No recuerdo de qué hablábamos hasta que me doy cuenta de que estás embarazada. Y se te nota; debes de estar de cinco o seis meses. Me hablas de tu experiencia anterior, cuando abortaste, antes de que te diagnosticaron el cáncer. Sin embargo, ese recuerdo no te entristece; ahora pareces feliz, exultante, satisfecha, a gusto contigo misma.
Me preguntas de repente qué me parece. Siento un mareo; la cabeza me da vueltas. Caigo al suelo, pierdo el conocimiento.
Cuando me despierto -no sé cuánto tiempo he estado inconsciente-, ya no te encuentro a mi lado. Te has marchado. Les pregunto, a quienes se han acercado a ayudarme, si te han visto. Todos me dicen que estaba solo, cuando caí. Me levanto bruscamente y te busco, ansioso. No te encuentro. Salgo fuera.

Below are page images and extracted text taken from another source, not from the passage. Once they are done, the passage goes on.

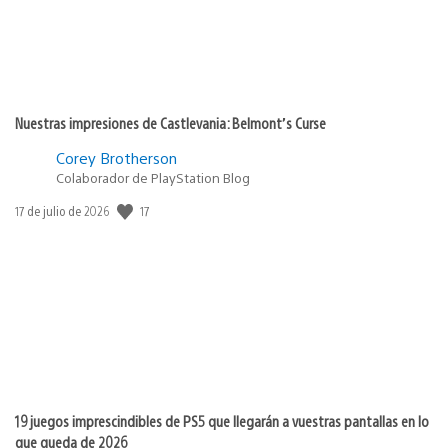
Nuestras impresiones de Castlevania: Belmont’s Curse
Corey Brotherson
Colaborador de PlayStation Blog
17
Fecha
17 de julio de 2026
de
publicación:
19 juegos imprescindibles de PS5 que llegarán a vuestras pantallas en lo
que queda de 2026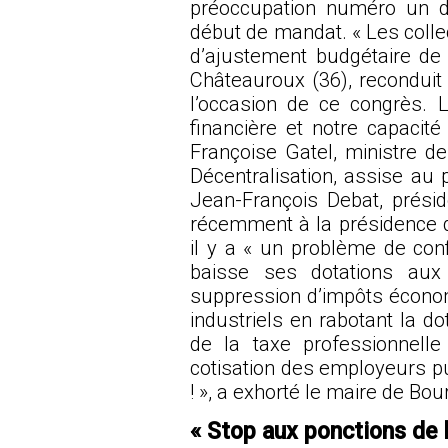
préoccupation numéro un d
début de mandat. « Les collec
d’ajustement budgétaire de 
Châteauroux (36), reconduit 
l’occasion de ce congrès. L
financière et notre capacité
Françoise Gatel, ministre de
Décentralisation, assise au
Jean-François Debat, présid
récemment à la présidence d
il y a « un problème de co
baisse ses dotations aux 
suppression d’impôts écono
industriels en rabotant la d
de la taxe professionnel
cotisation des employeurs pu
! », a exhorté le maire de Bo
« Stop aux ponctions de l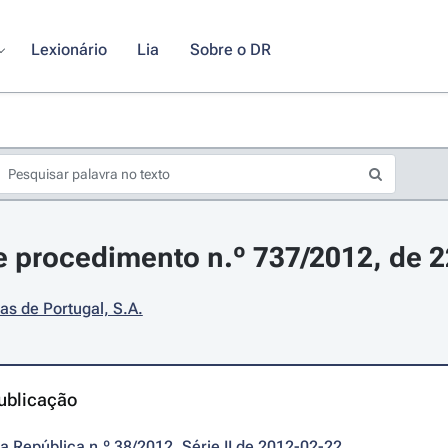
Lexionário
Lia
Sobre o DR
 procedimento n.º 737/2012, de 22
as de Portugal, S.A.
ublicação
da República n.º 38/2012, Série II de 2012-02-22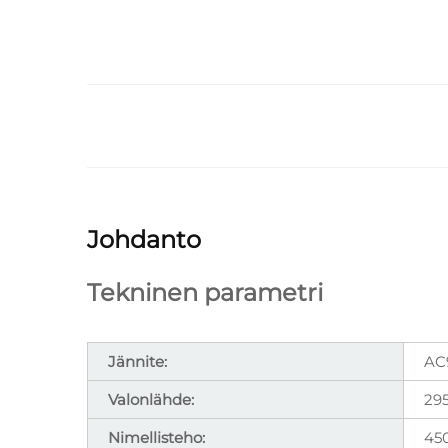
Johdanto
Tekninen parametri
Jännite:
AC
Valonlähde:
29
Nimellisteho:
45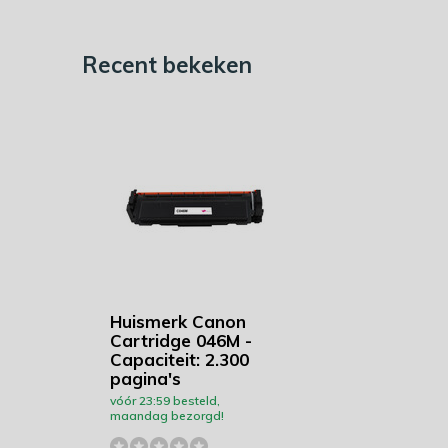
Recent bekeken
Huismerk Canon
Cartridge 046M -
Capaciteit: 2.300
pagina's
vóór 23:59 besteld,
maandag bezorgd!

Sé dónde estoy. Es la misma calle por la que pasaba todos los días, cuando iba al colegio o al instituto. Y sí, allí había un Simago. Miró a derecha y a izquierda; tampoco estás allí.
Y entonces pienso que tal vez no has existido nunca, que no fuiste real, que eres solo fruto de mi imaginación.